Publication year - 2001
Publication title -
journal of general internal medicine
Language(s) - English
Resource type - Journals
SCImago Journal Rank - 1.746
H-Index - 180
eISSN - 1525-1497
pISSN - 0884-8734
DOI - 10.1046/j.1525-1497.2001.016008525.x
Subject(s) - medicine , medicaid , population , medline , family medicine , environmental health , health care , economics , economic growth , political science , law
OBJECTIVE: To compare the abilities of two validated indices, one survey‐based and the other database‐derived, to prospectively identify high‐cost, dual‐eligible Medicare/Medicaid members. DESIGN: A longitudinal cohort study. SETTING: A Medicaid health maintenance organization in Philadelphia, Pa. PARTICIPANTS: HMO enrollees ( N = 558) 65 years and older eligible for both Medicare and Medicaid. MEASUREMENTS AND MAIN RESULTS: Two hundred ninety six patients responded to a survey containing the Probability of Repeat Admission Questionnaire (Pra) between October and November 1998. Using readily available administrative data, we created an administrative proxy for the Pra.

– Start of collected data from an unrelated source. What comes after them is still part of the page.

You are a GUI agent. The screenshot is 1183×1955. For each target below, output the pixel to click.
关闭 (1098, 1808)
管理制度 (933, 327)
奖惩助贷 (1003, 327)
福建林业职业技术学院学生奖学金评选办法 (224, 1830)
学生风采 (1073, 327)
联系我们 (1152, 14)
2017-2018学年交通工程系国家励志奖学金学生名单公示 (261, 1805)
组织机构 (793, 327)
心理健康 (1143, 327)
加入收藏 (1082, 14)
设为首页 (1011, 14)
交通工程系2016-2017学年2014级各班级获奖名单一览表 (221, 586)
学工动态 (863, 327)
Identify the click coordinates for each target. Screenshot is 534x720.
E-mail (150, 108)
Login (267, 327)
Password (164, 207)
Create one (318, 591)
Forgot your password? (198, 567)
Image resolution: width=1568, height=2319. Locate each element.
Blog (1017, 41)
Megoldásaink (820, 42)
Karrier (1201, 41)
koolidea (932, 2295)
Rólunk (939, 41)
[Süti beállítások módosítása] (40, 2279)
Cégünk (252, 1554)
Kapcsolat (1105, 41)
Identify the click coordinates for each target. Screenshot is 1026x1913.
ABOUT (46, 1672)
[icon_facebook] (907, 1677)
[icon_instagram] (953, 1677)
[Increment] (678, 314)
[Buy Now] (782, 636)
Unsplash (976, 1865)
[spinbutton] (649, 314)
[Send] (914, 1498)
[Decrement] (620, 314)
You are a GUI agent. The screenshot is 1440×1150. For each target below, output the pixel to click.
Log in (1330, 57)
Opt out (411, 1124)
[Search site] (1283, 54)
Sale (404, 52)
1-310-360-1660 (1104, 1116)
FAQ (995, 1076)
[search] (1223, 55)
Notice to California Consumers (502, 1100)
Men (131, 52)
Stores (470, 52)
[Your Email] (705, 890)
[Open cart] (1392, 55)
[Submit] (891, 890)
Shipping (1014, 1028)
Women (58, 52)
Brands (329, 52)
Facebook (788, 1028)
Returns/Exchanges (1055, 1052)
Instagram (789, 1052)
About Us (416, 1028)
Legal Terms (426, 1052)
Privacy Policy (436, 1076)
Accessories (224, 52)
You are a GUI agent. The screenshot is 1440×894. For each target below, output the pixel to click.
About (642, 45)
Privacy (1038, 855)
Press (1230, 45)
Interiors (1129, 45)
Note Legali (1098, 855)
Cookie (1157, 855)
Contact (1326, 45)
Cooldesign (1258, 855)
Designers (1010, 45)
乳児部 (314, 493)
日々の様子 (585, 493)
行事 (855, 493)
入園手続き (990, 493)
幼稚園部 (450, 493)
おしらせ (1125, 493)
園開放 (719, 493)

Choosing a cut point of 0.40 for both indices maximized sensitivity at 55% for the administrative proxy and 50% for the survey Pra. This classification yielded 103 high‐risk patients by administrative proxy and 73 by survey Pra. High‐cost patients averaged at least 2.3 times the resource utilization during the 6‐month follow‐up. Correlation between the two scores was 0.53, and the scales disagreed on high‐cost risk in 78 patients (54 high‐cost by administrative proxy only, and 24 high‐cost by survey Pra only). These two discordant groups utilized intermediate levels of resources, $2,171 and $2,794, that were not statistically significantly different between the two groups (probability > χ 2 = .66). Receiver operating characteristic curve areas (0.68 for survey Pra and administrative proxy for respondents, and 0.67 by administrative proxy for nonrespondents) revealed similar overall discriminative abilities for the two instruments for costs. CONCLUSIONS: The Medicaid/Medicare dual‐eligible population responded to the survey Pra at a rate of 53%, limiting its practical utility as a screening instrument. Using a cut point of 0.40, the administrative proxy performed as well as the survey Pra in this population and was equally applicable to nonrespondents. The time lag inherent in database screening limits its applicability for new patients, but combining database‐driven and survey‐based approaches holds promise for targeting patients who might benefit from case management intervention.